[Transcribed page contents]
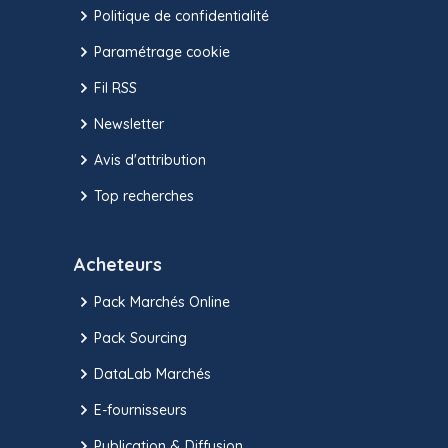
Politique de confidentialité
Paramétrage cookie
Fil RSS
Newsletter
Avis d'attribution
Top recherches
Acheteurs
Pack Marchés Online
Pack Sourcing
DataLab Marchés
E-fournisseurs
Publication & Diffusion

...

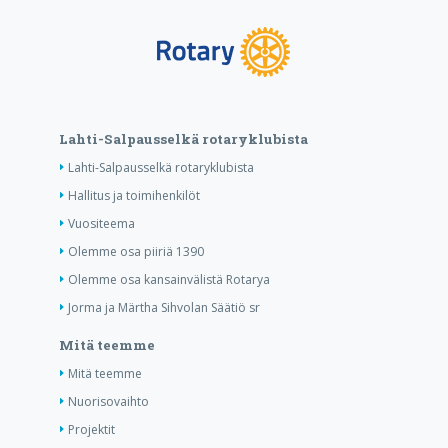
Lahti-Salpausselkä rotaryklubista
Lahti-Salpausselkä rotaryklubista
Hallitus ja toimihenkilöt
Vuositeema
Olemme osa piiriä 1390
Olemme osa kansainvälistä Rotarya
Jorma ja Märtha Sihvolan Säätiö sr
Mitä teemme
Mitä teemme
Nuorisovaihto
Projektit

---

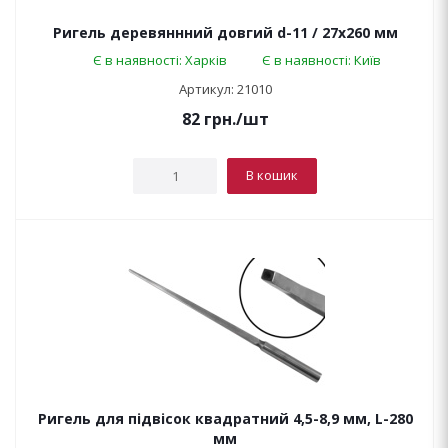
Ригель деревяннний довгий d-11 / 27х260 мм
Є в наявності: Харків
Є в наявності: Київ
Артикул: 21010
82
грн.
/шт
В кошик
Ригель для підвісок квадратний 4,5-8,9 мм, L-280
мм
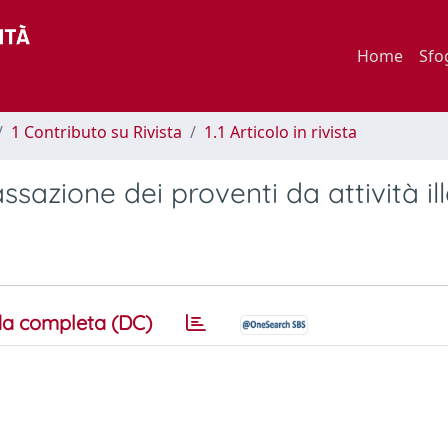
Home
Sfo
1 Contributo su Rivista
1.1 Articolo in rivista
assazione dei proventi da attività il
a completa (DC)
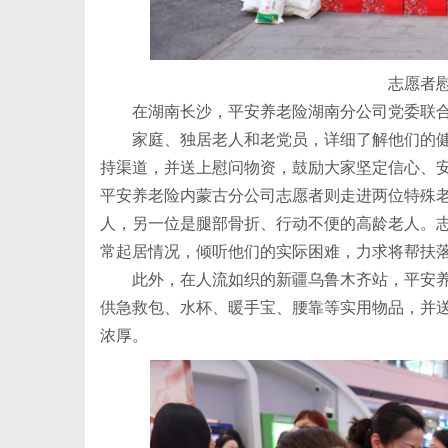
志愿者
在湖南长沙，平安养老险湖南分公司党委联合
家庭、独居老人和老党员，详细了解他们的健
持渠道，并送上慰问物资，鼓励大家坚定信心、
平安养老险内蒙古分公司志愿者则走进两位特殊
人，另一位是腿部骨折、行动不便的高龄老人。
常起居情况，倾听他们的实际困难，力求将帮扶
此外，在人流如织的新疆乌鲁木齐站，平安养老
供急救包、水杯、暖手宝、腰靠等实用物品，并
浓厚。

• Brief: Output only an exact transcription of the lines above from the one with "Politique de confidentialité" up to and including the one with "Publication & Diffusion".

• Answer section:
Politique de confidentialité
Paramétrage cookie
Fil RSS
Newsletter
Avis d'attribution
Top recherches
Acheteurs
Pack Marchés Online
Pack Sourcing
DataLab Marchés
E-fournisseurs
Publication & Diffusion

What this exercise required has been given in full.